Directions
Go through the data and copy every line in which "close" appears.

Dataset excerpts
....

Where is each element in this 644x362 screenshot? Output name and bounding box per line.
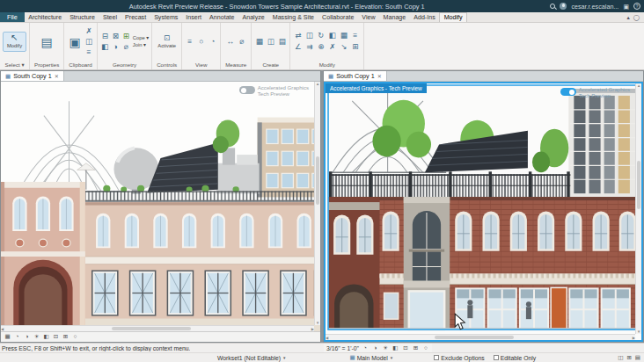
tab-systems[interactable]: Systems — [150, 12, 182, 22]
detail-level-icon[interactable]: ◔ — [13, 334, 21, 340]
tab-annotate[interactable]: Annotate — [206, 12, 238, 22]
right-view-control-bar: 3/16" = 1'-0" ◔ ◑ ☀ ◧ ⊡ ⊞ ○ — [324, 344, 432, 352]
scale-icon[interactable]: ↘ — [339, 42, 348, 52]
accelerated-graphics-toggle-group: Accelerated Graphics Tech Preview — [560, 86, 630, 99]
measure-icon[interactable]: ↔ — [225, 37, 235, 47]
design-option-selector[interactable]: ▦ Main Model▼ — [350, 355, 394, 361]
crop-view-icon[interactable]: ⊡ — [401, 345, 409, 351]
copy-icon[interactable]: ◫ — [84, 37, 94, 47]
user-name[interactable]: cesar.r.escalan... — [571, 3, 618, 11]
geometry-panel-label: Geometry — [100, 59, 149, 69]
tab-analyze[interactable]: Analyze — [238, 12, 268, 22]
create-similar-icon[interactable]: ◫ — [266, 37, 275, 47]
search-help-icon[interactable]: ◯ — [633, 14, 640, 21]
activate-label[interactable]: Activate — [157, 43, 176, 50]
move-icon[interactable]: ⇄ — [293, 31, 303, 40]
exclude-options-checkbox[interactable] — [434, 355, 439, 360]
file-menu-button[interactable]: File — [0, 12, 25, 22]
updates-icon[interactable]: ▣ — [623, 4, 629, 10]
paste-icon[interactable]: ▣ — [68, 33, 83, 50]
status-bar: Press ESC, F8 or Shift+W to exit, or rig… — [0, 343, 644, 362]
revit-window: Autodesk Revit Preview Release - Snowdon… — [0, 0, 644, 362]
tab-manage[interactable]: Manage — [379, 12, 410, 22]
right-view-canvas[interactable]: Accelerated Graphics - Tech Preview — [324, 82, 643, 342]
crop-region-icon[interactable]: ⊞ — [412, 345, 420, 351]
cut-geometry-icon[interactable]: ⊠ — [111, 32, 121, 41]
tab-modify[interactable]: Modify — [439, 12, 467, 22]
ribbon-collapse-icon[interactable]: ▴ — [626, 14, 629, 21]
select-panel-label[interactable]: Select ▾ — [3, 59, 26, 69]
match-type-icon[interactable]: ≡ — [84, 47, 94, 57]
scale-icon[interactable]: ▦ — [4, 334, 11, 340]
sun-path-icon[interactable]: ☀ — [33, 334, 40, 340]
tab-architecture[interactable]: Architecture — [25, 12, 66, 22]
editable-only-checkbox[interactable] — [494, 355, 499, 360]
close-icon[interactable]: ✕ — [55, 73, 59, 79]
sun-path-icon[interactable]: ☀ — [381, 345, 389, 351]
offset-icon[interactable]: ⇉ — [304, 42, 314, 52]
search-icon[interactable] — [550, 4, 555, 9]
accelerated-graphics-toggle[interactable] — [560, 88, 576, 96]
paint-icon[interactable]: ◑ — [111, 42, 121, 52]
workset-selector[interactable]: Workset1 (Not Editable)▼ — [217, 355, 287, 361]
tab-precast[interactable]: Precast — [121, 12, 150, 22]
cope-icon[interactable]: ⊟ — [100, 32, 110, 41]
reveal-icon[interactable]: ◔ — [208, 37, 217, 47]
user-avatar-icon[interactable] — [560, 3, 567, 10]
join-icon[interactable]: ⊞ — [121, 32, 131, 41]
rotate-icon[interactable]: ↻ — [316, 31, 326, 40]
dimension-icon[interactable]: ⌀ — [237, 37, 246, 47]
selection-filter-icon[interactable]: ◫ — [618, 354, 623, 361]
cope-label[interactable]: Cope ▾ — [133, 35, 149, 42]
right-vertical-scrollbar[interactable]: ▲▼ — [635, 83, 641, 334]
trim-icon[interactable]: ∠ — [293, 42, 303, 52]
cut-icon[interactable]: ✗ — [84, 26, 94, 36]
close-icon[interactable]: ✕ — [377, 73, 382, 79]
activate-controls-icon[interactable]: ⊡ — [162, 33, 172, 43]
detail-level-icon[interactable]: ◔ — [361, 345, 369, 351]
mirror-icon[interactable]: ◧ — [327, 31, 337, 40]
split-icon[interactable]: ⊞ — [350, 42, 360, 52]
status-bar-icons: ◫ ⊞ ▤ — [618, 354, 640, 361]
left-view-canvas[interactable]: Accelerated Graphics Tech Preview ▲▼ ◀▶ — [1, 82, 320, 331]
demolish-icon[interactable]: ⌀ — [121, 42, 131, 52]
accelerated-graphics-toggle[interactable] — [239, 86, 255, 94]
legend-icon[interactable]: ▤ — [277, 37, 287, 47]
right-horizontal-scrollbar[interactable]: ◀▶ — [326, 334, 635, 340]
temporary-hide-icon[interactable]: ○ — [71, 334, 79, 340]
crop-region-icon[interactable]: ⊞ — [62, 334, 70, 340]
right-view-tab[interactable]: ▦ South Copy 1 ✕ — [324, 71, 387, 81]
visual-style-icon[interactable]: ◑ — [371, 345, 379, 351]
split-face-icon[interactable]: ◧ — [100, 42, 110, 52]
tab-massing-site[interactable]: Massing & Site — [268, 12, 318, 22]
join-label[interactable]: Join ▾ — [133, 42, 149, 49]
properties-icon[interactable]: ▤ — [40, 33, 55, 50]
align-icon[interactable]: ≡ — [350, 31, 360, 40]
tab-addins[interactable]: Add-Ins — [410, 12, 439, 22]
shadows-icon[interactable]: ◧ — [392, 345, 399, 351]
tab-collaborate[interactable]: Collaborate — [318, 12, 358, 22]
help-icon[interactable]: ? — [633, 3, 640, 10]
temporary-hide-icon[interactable]: ○ — [421, 345, 429, 351]
left-vertical-scrollbar[interactable]: ▲▼ — [314, 82, 320, 325]
crop-view-icon[interactable]: ⊡ — [52, 334, 60, 340]
visual-style-icon[interactable]: ◑ — [23, 334, 31, 340]
view-scale[interactable]: 3/16" = 1'-0" — [326, 345, 359, 351]
tab-steel[interactable]: Steel — [99, 12, 121, 22]
copy-tool-icon[interactable]: ◫ — [304, 31, 314, 40]
create-group-icon[interactable]: ▦ — [254, 37, 264, 47]
shadows-icon[interactable]: ◧ — [42, 334, 50, 340]
modify-tool-button[interactable]: ↖ Modify — [3, 32, 26, 52]
array-icon[interactable]: ▦ — [339, 31, 348, 40]
tab-structure[interactable]: Structure — [66, 12, 99, 22]
select-pinned-icon[interactable]: ▤ — [635, 354, 640, 361]
select-links-icon[interactable]: ⊞ — [626, 354, 631, 361]
left-view-tab[interactable]: ▦ South Copy 1 ✕ — [1, 71, 64, 81]
tab-view[interactable]: View — [358, 12, 379, 22]
thin-lines-icon[interactable]: ≡ — [185, 37, 194, 47]
delete-icon[interactable]: ✗ — [327, 42, 337, 52]
pin-icon[interactable]: ⊕ — [316, 42, 326, 52]
tab-insert[interactable]: Insert — [182, 12, 206, 22]
hide-icon[interactable]: ○ — [196, 37, 206, 47]
left-horizontal-scrollbar[interactable]: ◀▶ — [1, 325, 314, 331]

....

Solution for this task
close-icon[interactable]: ✕ — [55, 73, 59, 79]
close-icon[interactable]: ✕ — [377, 73, 382, 79]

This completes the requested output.